Minor Planets
Minor Planets
Minor planets are small celestial bodies within the solar system that are orbiting the sun. They are smaller than the eight major planets (Mercury, Venus, Earth, Mars, Jupiter, Saturn, Uranus, and Neptune) but larger than meteoroids. In addition, comets are distinct from minor planets because comets possess a coma (an atmosphere) and sometimes a tail caused by expelling of ice gases by solar radiation. Though distinct from minor planets, comets are sometimes considered a subset of the minor planet group.
There are many thousands of minor planets—also termed miniplanets, planetoids, or asteroids—within the solar system. They vary in size from a foot or so in diameter to hundreds of miles in diameter. The majority of asteroids, the main-belt asteroids, circle the sun in a donut-shaped region between the orbits of the planets Jupiter and Mars. Several other asteroid families have been identified, including a large population of objects beyond the orbit of Neptune termed the Kuiper belt and approximately 70 objects, the Plutinos, which circle the sun on remote, elliptical orbits resembling Pluto’s.
Controversy has raged among planetary astronomers in recent years over whether Pluto itself should be counted as a large asteroid rather than as a true planet. There is also a significant population of asteroids having orbits which cross, or come near to crossing, that of Earth; these are termed near-Earth asteroids (NEAs).
The Fate of Pluto
Before the 1990s, only nine planets were known: Mercury, Venus, Earth, Mars, Jupiter, Saturn, Uranus, Neptune, and Pluto. The planets varied in size and characteristics. Mercury, Venus, Earth, and Mars were classified as terrestrial planets while Jupiter, Saturn, Uranus, and Neptune were considered gas planets. Pluto was not included in either group due to its small size and location within the Kuiper Belt (a ring of millions of frozen, rocky objects between the orbit of Neptune and reaching out past Pluto’s orbit). For the most part, the differences did not necessitate a formal definition. Pluto, itself, remained a planet because of such planetlike features as a spherical shape, atmosphere, internal rocky core structure with extended ice layers, and moons. It also remained a planet for over 75 years—since its discovery by American astronomer Clyde Tombaugh (1906–1997) in 1930—due simply to the fact that it was always called a planet. However, the scientific community began questioning its status near the end of the twentieth century.

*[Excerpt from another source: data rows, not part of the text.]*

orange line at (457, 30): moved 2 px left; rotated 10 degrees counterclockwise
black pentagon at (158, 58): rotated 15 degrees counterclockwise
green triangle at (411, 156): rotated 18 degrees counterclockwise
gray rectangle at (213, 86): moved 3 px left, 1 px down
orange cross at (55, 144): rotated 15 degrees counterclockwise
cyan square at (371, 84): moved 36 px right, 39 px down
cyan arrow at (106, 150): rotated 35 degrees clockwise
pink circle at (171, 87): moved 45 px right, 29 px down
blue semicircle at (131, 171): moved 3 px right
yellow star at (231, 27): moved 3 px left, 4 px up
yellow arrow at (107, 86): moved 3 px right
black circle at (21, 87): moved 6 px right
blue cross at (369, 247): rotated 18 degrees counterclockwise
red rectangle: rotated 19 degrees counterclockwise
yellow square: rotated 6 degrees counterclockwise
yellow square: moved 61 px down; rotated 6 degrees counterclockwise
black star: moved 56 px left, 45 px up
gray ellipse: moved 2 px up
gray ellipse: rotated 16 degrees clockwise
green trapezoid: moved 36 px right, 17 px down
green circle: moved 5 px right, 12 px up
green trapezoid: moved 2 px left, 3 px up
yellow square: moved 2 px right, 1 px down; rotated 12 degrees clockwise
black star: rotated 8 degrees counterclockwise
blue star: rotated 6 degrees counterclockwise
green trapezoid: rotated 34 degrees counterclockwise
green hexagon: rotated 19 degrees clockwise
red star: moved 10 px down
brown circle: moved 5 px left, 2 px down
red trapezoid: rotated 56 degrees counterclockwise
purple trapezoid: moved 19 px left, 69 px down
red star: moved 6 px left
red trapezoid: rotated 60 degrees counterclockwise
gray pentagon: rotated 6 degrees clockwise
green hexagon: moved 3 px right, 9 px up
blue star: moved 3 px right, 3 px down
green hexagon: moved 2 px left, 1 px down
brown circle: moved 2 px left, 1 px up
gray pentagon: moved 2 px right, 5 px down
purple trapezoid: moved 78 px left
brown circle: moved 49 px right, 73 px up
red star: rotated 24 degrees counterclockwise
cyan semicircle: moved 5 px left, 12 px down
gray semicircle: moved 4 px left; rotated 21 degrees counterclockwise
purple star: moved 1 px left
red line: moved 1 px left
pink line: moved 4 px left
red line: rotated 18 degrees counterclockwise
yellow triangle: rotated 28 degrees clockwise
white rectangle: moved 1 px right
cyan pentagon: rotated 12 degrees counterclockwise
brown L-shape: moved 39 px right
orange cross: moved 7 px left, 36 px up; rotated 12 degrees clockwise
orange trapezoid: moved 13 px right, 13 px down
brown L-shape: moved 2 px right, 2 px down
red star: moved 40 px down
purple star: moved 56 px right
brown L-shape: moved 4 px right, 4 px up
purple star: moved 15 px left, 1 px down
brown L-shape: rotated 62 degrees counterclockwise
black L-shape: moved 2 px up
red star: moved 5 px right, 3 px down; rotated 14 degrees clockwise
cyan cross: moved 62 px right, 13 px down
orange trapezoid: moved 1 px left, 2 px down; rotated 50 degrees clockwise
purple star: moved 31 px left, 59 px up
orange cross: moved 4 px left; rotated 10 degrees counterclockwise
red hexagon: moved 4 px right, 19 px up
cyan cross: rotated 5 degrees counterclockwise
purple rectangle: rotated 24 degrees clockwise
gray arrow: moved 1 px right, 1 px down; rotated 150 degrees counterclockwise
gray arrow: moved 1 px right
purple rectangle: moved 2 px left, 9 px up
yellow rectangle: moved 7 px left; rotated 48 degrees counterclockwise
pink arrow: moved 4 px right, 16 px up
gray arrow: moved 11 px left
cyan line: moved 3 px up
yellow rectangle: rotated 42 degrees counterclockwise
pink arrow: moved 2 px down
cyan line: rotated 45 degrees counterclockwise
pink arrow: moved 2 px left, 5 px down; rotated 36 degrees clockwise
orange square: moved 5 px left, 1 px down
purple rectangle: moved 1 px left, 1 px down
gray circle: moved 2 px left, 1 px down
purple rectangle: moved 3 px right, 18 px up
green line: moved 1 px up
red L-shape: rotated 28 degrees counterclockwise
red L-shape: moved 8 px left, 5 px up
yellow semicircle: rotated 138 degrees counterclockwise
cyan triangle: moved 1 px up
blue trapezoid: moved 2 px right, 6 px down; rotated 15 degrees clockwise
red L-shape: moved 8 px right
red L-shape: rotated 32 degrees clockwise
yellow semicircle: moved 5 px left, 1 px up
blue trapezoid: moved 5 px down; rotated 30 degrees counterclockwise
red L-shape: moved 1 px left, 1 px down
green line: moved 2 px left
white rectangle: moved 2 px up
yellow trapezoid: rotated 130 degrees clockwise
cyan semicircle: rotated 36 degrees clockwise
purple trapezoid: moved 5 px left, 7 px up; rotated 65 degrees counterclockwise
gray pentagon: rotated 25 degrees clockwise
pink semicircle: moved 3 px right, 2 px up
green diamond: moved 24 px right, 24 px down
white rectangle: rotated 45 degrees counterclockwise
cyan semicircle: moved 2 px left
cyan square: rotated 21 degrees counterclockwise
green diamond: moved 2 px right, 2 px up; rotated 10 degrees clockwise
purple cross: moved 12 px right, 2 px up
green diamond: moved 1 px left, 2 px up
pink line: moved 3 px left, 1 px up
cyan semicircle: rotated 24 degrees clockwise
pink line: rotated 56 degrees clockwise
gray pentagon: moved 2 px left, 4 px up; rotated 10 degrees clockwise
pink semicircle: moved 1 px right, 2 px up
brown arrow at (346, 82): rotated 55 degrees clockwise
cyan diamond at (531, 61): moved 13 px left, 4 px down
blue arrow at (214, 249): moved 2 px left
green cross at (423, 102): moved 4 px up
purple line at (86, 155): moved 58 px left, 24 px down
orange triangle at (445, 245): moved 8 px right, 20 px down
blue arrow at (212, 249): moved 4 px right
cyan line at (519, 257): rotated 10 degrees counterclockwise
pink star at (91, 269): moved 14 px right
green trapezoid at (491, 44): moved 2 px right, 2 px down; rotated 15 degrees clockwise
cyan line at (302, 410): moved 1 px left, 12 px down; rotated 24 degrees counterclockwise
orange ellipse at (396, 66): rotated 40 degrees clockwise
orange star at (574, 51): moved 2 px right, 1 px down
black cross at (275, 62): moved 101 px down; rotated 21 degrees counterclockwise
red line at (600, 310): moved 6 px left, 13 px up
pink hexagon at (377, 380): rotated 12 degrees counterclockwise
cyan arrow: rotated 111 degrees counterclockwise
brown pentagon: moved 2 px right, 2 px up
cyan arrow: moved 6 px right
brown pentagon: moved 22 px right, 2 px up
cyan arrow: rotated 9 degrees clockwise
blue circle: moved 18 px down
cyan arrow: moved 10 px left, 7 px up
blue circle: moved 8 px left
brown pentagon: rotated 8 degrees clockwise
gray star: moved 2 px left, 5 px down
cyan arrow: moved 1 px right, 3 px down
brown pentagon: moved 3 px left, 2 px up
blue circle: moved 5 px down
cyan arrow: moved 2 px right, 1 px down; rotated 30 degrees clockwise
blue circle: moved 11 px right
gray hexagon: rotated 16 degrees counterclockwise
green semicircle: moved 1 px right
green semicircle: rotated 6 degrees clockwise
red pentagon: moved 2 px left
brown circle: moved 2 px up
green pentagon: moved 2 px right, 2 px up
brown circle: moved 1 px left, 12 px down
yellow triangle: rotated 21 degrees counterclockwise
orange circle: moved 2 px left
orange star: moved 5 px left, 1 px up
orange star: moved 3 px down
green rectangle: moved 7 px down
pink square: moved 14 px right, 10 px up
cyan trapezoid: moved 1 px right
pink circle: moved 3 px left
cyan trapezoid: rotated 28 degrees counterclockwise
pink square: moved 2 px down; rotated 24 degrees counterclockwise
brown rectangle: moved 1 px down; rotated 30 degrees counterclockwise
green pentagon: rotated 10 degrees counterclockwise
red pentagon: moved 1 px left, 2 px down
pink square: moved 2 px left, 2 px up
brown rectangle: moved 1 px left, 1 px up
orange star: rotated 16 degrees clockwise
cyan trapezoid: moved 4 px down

Early in the 1990s, many tiny bodies beyond the orbit of Neptune (what are called trans-Neptunian objects) were discovered. These icy bodies were similar in composition and size to Pluto. In addition, hundreds of exoplanets (planets orbiting stars other than the sun) were found to exist. These discoveries added a wide variety of sizes and characteristics when describing planets. Some bodies were as large as stars, while others were as small as the moon. Some small stars, called brown dwarfs and looking like planets, were discovered orbiting larger stars. Finally, in 2005, a body called 2003UB313—which was larger than Pluto—was found outside Neptune’s orbit. Astronomers decided it was time to define planet.
Consequently, on August 24, 2006, members of the International Astronomical Union (IAU) at its General Assembly in Prague, Czech Republic, passed Resolution 5A. (The IAU is an organization whose mission is to promote astronomy through international cooperation. It also officially names celestial bodies) According to the IAU, a planet is any “celestial body that (a) is in orbit around the sun, (b) has sufficient mass for its self-gravity to overcome rigid body forces so that it assumes a hydrostatic equilibrium (nearly round) shape, and (c) has cleared the neighborhood around its orbit.”
Because of this definition, Pluto is disqualified from being a planet due to its highly elliptical orbit that overlapped Neptune’s orbit. Instead, Pluto is recognized by the IAU as a dwarf planet (or minor planet), which is defined as “a celestial body that (a) is in orbit around the sun, (b) has sufficient mass for its self-gravity to overcome rigid body forces so that it assumes a hydrostatic equilibrium (nearly round) shape, (c) has not cleared the neighborhood around its orbit, and (d) is not a satellite.” The largest dwarf planet in the solar system is 2003UB313.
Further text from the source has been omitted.